On obtient la liste des nouveaux infirmiers à tutorer. Ils ne sont pas nombreux pour l'instant car il n'y a pas d'embauches. Le premier bilan est globalement positif pour tous.
Quelques questions sont posées:
aurons-nous d'autres formations?
Des journées d'échanges entre tuteurs seront-elles organisées?
L'établissement peut-il mettre à notre disposition d'autres moyens (salle, accès informatique)?
La D.S.I. semble surprise. Elle ne peut que répondre à la mise à disposition permanente d'un local: c'est toujours non!

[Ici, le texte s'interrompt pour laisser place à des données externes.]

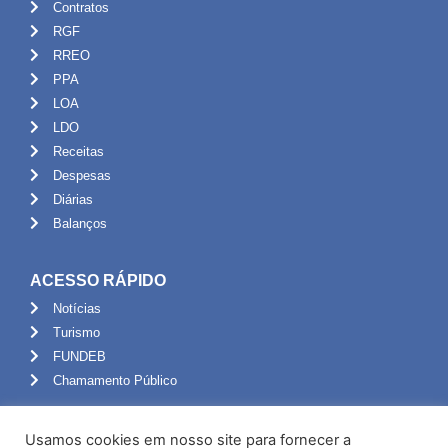
Contratos
RGF
RREO
PPA
LOA
LDO
Receitas
Despesas
Diárias
Balanços
ACESSO RÁPIDO
Notícias
Turismo
FUNDEB
Chamamento Público
ADMINISTRAÇÃO
Usamos cookies em nosso site para fornecer a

Prochaine réunion en septembre 2008.
Au final
Ce qui m'apparaît, c'est que la mise en place de ce tutorat 13 ans après la disparition du diplôme d'infirmier de secteur psychiatrique vient comme une goutte d'eau dans un désert: le besoin est colossal.
Le début de l'organisation de la carence est maintenant si lointain, la disproportion est si flagrante entre la gravité de la maladie et le remède appliqué, que le traitement peut paraître plus compassionnel qu'autre chose.
Et nous, les tuteurs, ni indemnisés ni remplacés dans les équipes, ni franchement reconnus, heureusement qu'on est suffisamment fous pour être motivés!"
Dossier réalisé à partir du trimestriel "LA TRIBUNE", FO SANTÉ juin, juillet et août 2008, pages 16-17.